Scenario: You need to add a notification feature, and your project has a specific event-driven architecture.

Bad prompt:

Add email notifications when a user's subscription expires. Send the email
24 hours before expiration.

What goes wrong: The agent does not know your project uses an event bus for cross-cutting concerns. It might add the notification logic directly to the subscription service, create a cron job, or poll the database. All are valid approaches, but they do not fit your architecture.

Good prompt:

Add email notifications for subscription expiration. Emit a
"subscription.expiring" event from the SubscriptionService in
src/services/subscription.ts when a subscription is within 24 hours
of its expiresAt date.
Create an event handler in src/handlers/subscription-expiring.ts that
listens for "subscription.expiring" and sends an email using the
EmailService from src/services/email.ts. Register the handler in
src/events/registry.ts following the pattern used by the existing
"payment.failed" handler.
The expiration check should run in the existing scheduled-tasks runner
in src/jobs/scheduler.ts, not as a new cron job.
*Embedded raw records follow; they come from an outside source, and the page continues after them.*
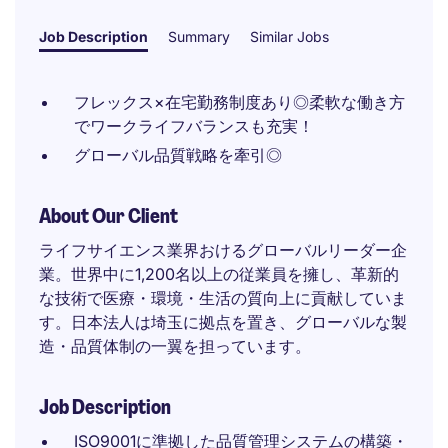
Job Description
Summary
Similar Jobs
フレックス×在宅勤務制度あり◎柔軟な働き方
でワークライフバランスも充実！
グローバル品質戦略を牽引◎
About Our Client
ライフサイエンス業界おけるグローバルリーダー企
業。世界中に1,200名以上の従業員を擁し、革新的
な技術で医療・環境・生活の質向上に貢献していま
す。日本法人は埼玉に拠点を置き、グローバルな製
造・品質体制の一翼を担っています。
Job Description
ISO9001に準拠した品質管理システムの構築・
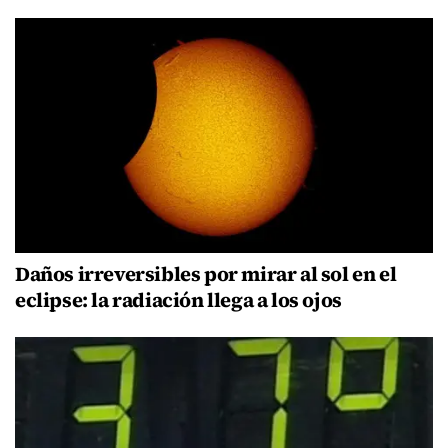
Daños irreversibles por mirar al sol en el
eclipse: la radiación llega a los ojos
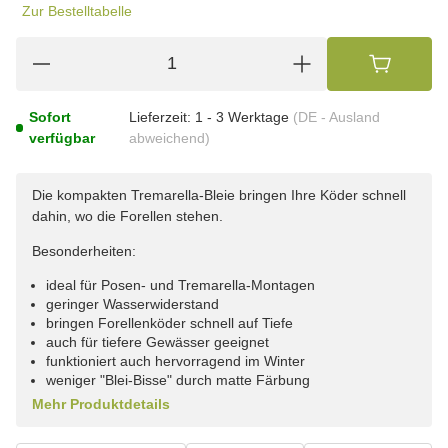
Zur Bestelltabelle
Sofort
Lieferzeit:
1 - 3 Werktage
(DE - Ausland
verfügbar
abweichend)
Die kompakten Tremarella-Bleie bringen Ihre Köder schnell
dahin, wo die Forellen stehen.
Besonderheiten:
ideal für Posen- und Tremarella-Montagen
geringer Wasserwiderstand
bringen Forellenköder schnell auf Tiefe
auch für tiefere Gewässer geeignet
funktioniert auch hervorragend im Winter
weniger "Blei-Bisse" durch matte Färbung
Mehr Produktdetails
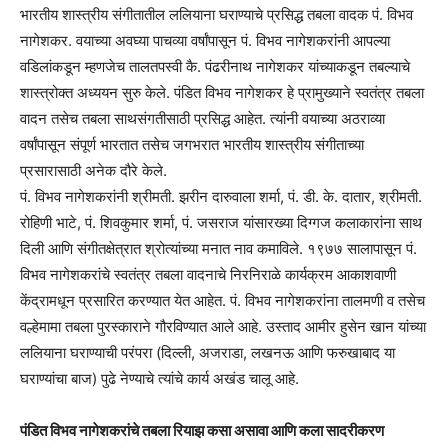
भारतीय शास्त्रीय संगीतातील ललियाना घराण्याचे प्रसिद्ध तबला वादक पं. विभव
नागेशकर. वयाच्या अवघ्या पाचव्या वर्षांपासून पं. विभव नागेशकरांनी आपल्या
वडिलांकडून म्हणजेच तालतपस्वी कै. पंढरीनाथ नागेशकर यांच्याकडून तबल्याचे
शास्त्रोक्त अध्ययन सुरु केले. पंडित विभव नागेशकर हे प्रामुख्याने स्वतंत्र तबला
वादन तसेच तबला साथसंगतीसाठी प्रसिद्ध आहेत. त्यांनी वयाच्या अठराव्या
वर्षांपासून संपूर्ण भारतात तसेच जगभरात भारतीय शास्त्रीय संगीताच्या
प्रसारासाठी अनेक दौरे केले.
पं. विभव नागेशकरांनी श्रीमती. झरीन दारुवाला शर्मा, पं. डी. के. दातार, श्रीमती.
रोहिणी भाटे, पं. शिवकुमार शर्मा, पं. जसराज यांसारख्या दिग्गज कलाकारांना साथ
दिली आणि संगीतक्षेत्रात श्रोत्यांच्या मनात नाव कमाविले. १९७७ सालापासून पं.
विभव नागेशकरांचे स्वतंत्र तबला वादनाचे निरनिराळे कार्यक्रम आकाशवाणी
केंद्रामधून प्रसारित करण्यात येत आहेत. पं. विभव नागेशकरांना तालमणी व तसेच
वल्हेमामा तबला पुरस्काराने गौरविण्यात आले आहे. उस्ताद आमीर हुसेन खान यांच्या
ललियाना घराण्याची परंपरा (दिल्ली, अजराडा, लखनऊ आणि फरुखाबाद या
घराण्यांचा बाज) पुढे नेण्याचे त्यांचे कार्य अखंड चालू आहे.
पंडित विभव नागेशकरांचे तबला रियाझ कसा असावा आणि कला सादरीकरण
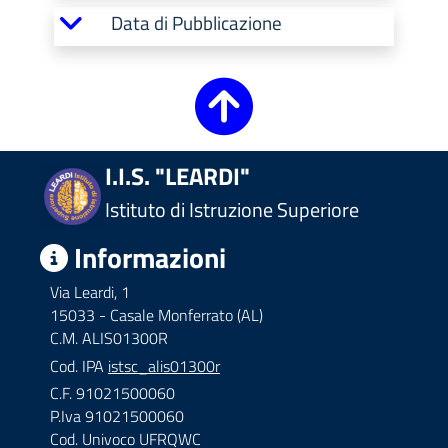
Data di Pubblicazione
I.I.S. "LEARDI"
Istituto di Istruzione Superiore
Informazioni
Via Leardi, 1
15033 - Casale Monferrato (AL)
C.M. ALIS01300R
Cod. IPA
istsc_alis01300r
C.F. 91021500060
P.Iva 91021500060
Cod. Univoco UFRQWC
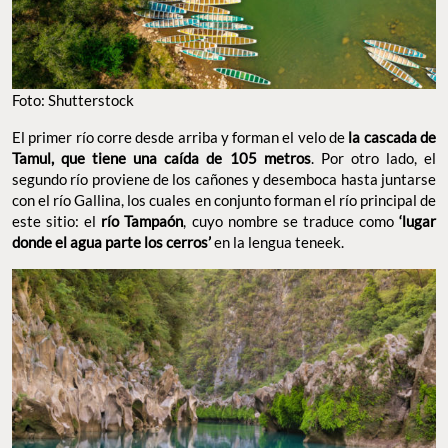
Foto: Shutterstock
El primer río corre desde arriba y forman el velo de
la cascada de
Tamul, que tiene una caída de 105 metros
. Por otro lado, el
segundo río proviene de los cañones y desemboca hasta juntarse
con el río Gallina, los cuales en conjunto forman el río principal de
este sitio: el
río Tampaón
, cuyo nombre se traduce como
‘lugar
donde el agua parte los cerros’
en la lengua teneek.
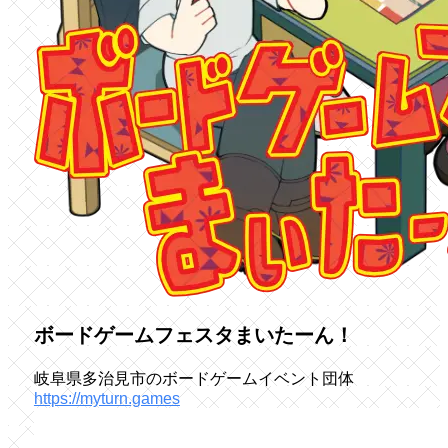
ボードゲームフェスタまいたーん！
岐阜県多治見市のボードゲームイベント団体
https://myturn.games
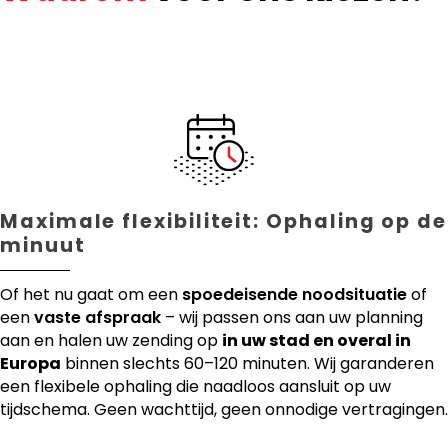
Maximale flexibiliteit: Ophaling op de
minuut
Of het nu gaat om een
spoedeisende noodsituatie
of
een
vaste afspraak
– wij passen ons aan uw planning
aan en halen uw zending op
in uw stad en overal in
Europa
binnen slechts 60–120 minuten. Wij garanderen
een flexibele ophaling die naadloos aansluit op uw
tijdschema. Geen wachttijd, geen onnodige vertragingen.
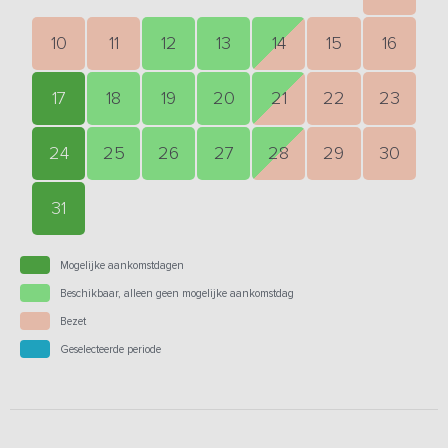
10
11
12
13
14
15
16
17
18
19
20
21
22
23
24
25
26
27
28
29
30
31
Mogelijke aankomstdagen
Beschikbaar, alleen geen mogelijke aankomstdag
Bezet
Geselecteerde periode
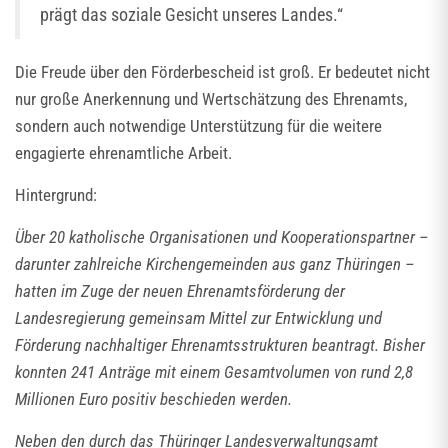
prägt das soziale Gesicht unseres Landes.“
Die Freude über den Förderbescheid ist groß. Er bedeutet nicht
nur große Anerkennung und Wertschätzung des Ehrenamts,
sondern auch notwendige Unterstützung für die weitere
engagierte ehrenamtliche Arbeit.
Hintergrund:
Über 20 katholische Organisationen und Kooperationspartner –
darunter zahlreiche Kirchengemeinden aus ganz Thüringen –
hatten im Zuge der neuen Ehrenamtsförderung der
Landesregierung gemeinsam Mittel zur Entwicklung und
Förderung nachhaltiger Ehrenamtsstrukturen beantragt. Bisher
konnten 241 Anträge mit einem Gesamtvolumen von rund 2,8
Millionen Euro positiv beschieden werden.
Neben den durch das Thüringer Landesverwaltungsamt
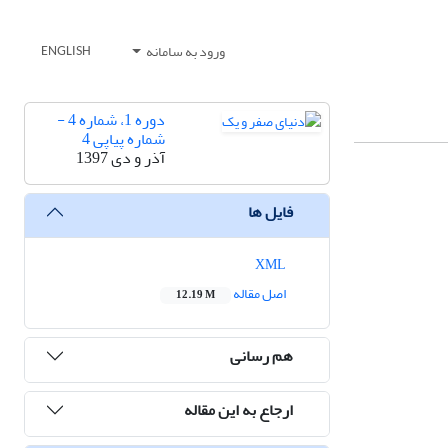
ورود به سامانه
ENGLISH
دوره 1، شماره 4 -
شماره پیاپی 4
آذر و دی 1397
فایل ها
XML
اصل مقاله
12.19 M
هم رسانی
ارجاع به این مقاله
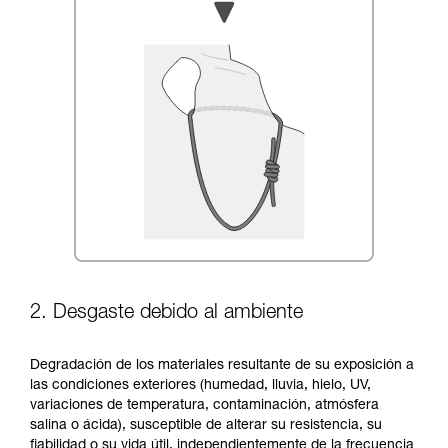
2. Desgaste debido al ambiente
Degradación de los materiales resultante de su exposición a
las condiciones exteriores (humedad, lluvia, hielo, UV,
variaciones de temperatura, contaminación, atmósfera
salina o ácida), susceptible de alterar su resistencia, su
fiabilidad o su vida útil, independientemente de la frecuencia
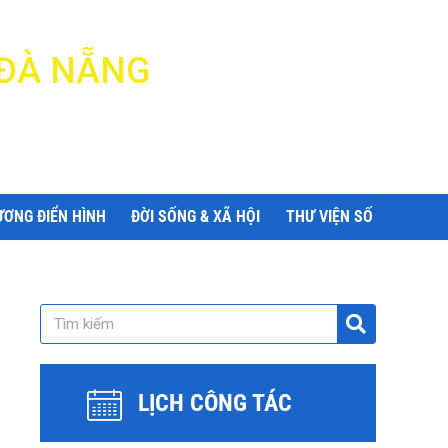
 ĐÀ NẴNG
ƯƠNG ĐIỂN HÌNH
ĐỜI SỐNG & XÃ HỘI
THƯ VIỆN SỐ
LỊCH CÔNG TÁC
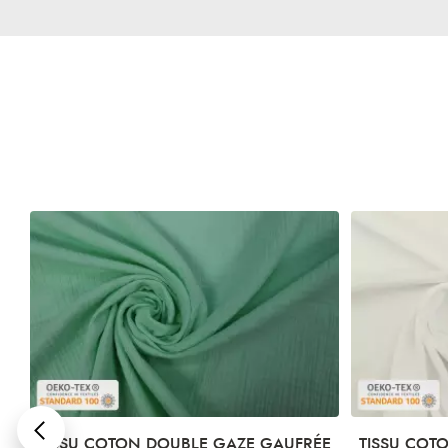
ÉE
TISSU COTON DOUBLE GAZE GAUFRÉE
TISSU COT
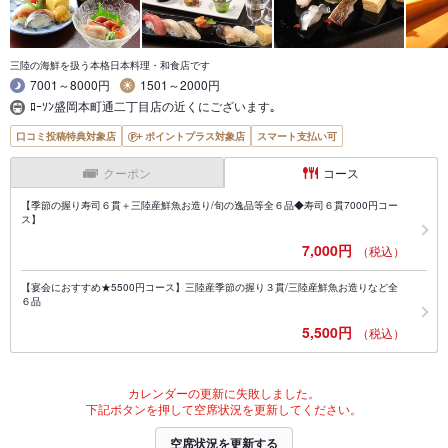
三陸の海鮮を扱う本格日本料理・和食店です
7001～8000円
1501～2000円
ﾛｰｿﾝ盛岡本町通二丁目店の近くにございます｡
口コミ投稿特典対象店
ポイントプラス対象店
スマート支払い可
クーポン
コース
【季節の握り寿司６貫＋三陸産鮮魚お造り/旬の逸品等全６品◆寿司６貫7000円コー
ス】
7,000円
（税込）
【宴会におすすめ★5500円コース】三陸産季節の握り３貫/三陸産鮮魚お造りなど全
６品
5,500円
（税込）
カレンダーの更新に失敗しました。
下記ボタンを押して空席状況を更新してください。
空席状況を更新する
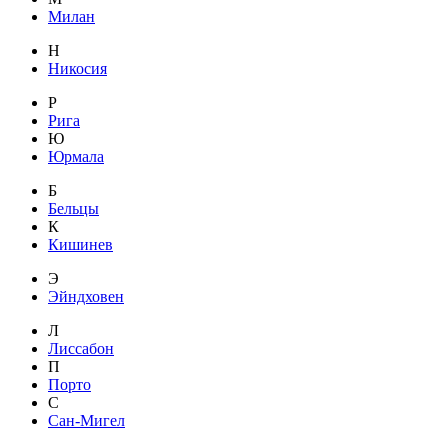
Милан
Н
Никосия
Р
Рига
Ю
Юрмала
Б
Бельцы
К
Кишинев
Э
Эйндховен
Л
Лиссабон
П
Порто
С
Сан-Мигел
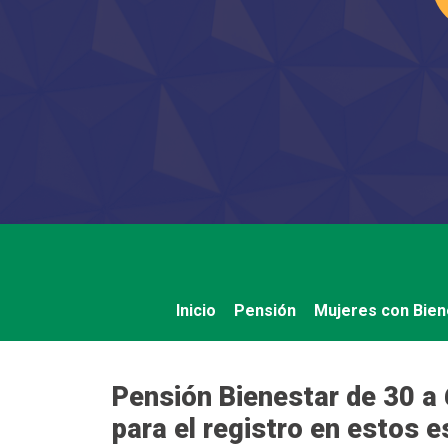
Saltar
al
contenido
Inicio
Pensión
Mujeres con Bien
Pensión Bienestar de 30 a 
para el registro en estos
Why it works: The prompt explains the architectural pattern (event bus), specifies where each piece goes, and references existing implementations the agent can follow.

Your prompt assumes hidden context if:

  • It uses project-specific terminology that is not in any context file or code comment
  • It references decisions made in meetings, Slack conversations, or previous sessions
  • It expects the agent to follow a convention that exists only in your team’s heads
  • Another developer on your team would need to ask clarifying questions to complete the same task

The fix is straightforward: if the context is not in the codebase or context files, put it in the prompt. Over time, move recurring context into your project’s context file (covered in Module 4: Context Engineering).

Every AI coding agent has a context window — a limit on how much text (measured in tokens) it can process at once. Your prompt, the files the agent reads, and the agent’s own reasoning all consume tokens from this budget. Ignoring token limits leads to degraded output or mid-task failures.

Token limits manifest in two ways:

Prompt is too large. If your prompt is excessively long (thousands of words of context, constraints, and requirements), it may crowd out space the agent needs to read your codebase and reason about the implementation. This is rare with individual prompts but common when context files grow unchecked.

Task exceeds the window. When an agent reads many large files and generates extensive output, it can exhaust its context window. The agent may start producing lower-quality output, forget earlier parts of the prompt, or stop mid-implementation.

Keep prompts focused. A good prompt is typically 50-300 words. If your prompt is approaching 500+ words, consider whether some of that context belongs in a context file instead, or whether the task should be decomposed.

Reference files instead of pasting content. Instead of copying file contents into your prompt, point the agent at the file path. The agent can read the file itself.

Instead of: "Here is the current content of auth.ts: [300 lines of code]...
Now modify it to..."
Say: "Modify src/services/auth.ts to add session expiration checks."

Decompose tasks that touch many files. If a task requires the agent to read and modify 15 files, break it into smaller tasks that each touch 3-5 files. This keeps the agent within its effective working memory.

Watch for quality degradation. If the agent’s output quality drops noticeably toward the end of a long task (missing details, inconsistent naming, incomplete implementations), the task likely exceeded the agent’s effective context window. Break the remaining work into a fresh prompt.

Understand the asymmetry. Reading a file costs tokens but generates no output. Writing a large file costs output tokens. The agent’s reasoning (which you do not see) also costs tokens. The budget is shared across all three activities, so a task that requires reading many files has less budget available for generating output.

Think of the token budget as a design constraint, not a technical limitation to work around. Just as you would not design a function to do 20 unrelated things, do not design a prompt to handle 20 unrelated concerns. Focused prompts produce better results and are easier to verify.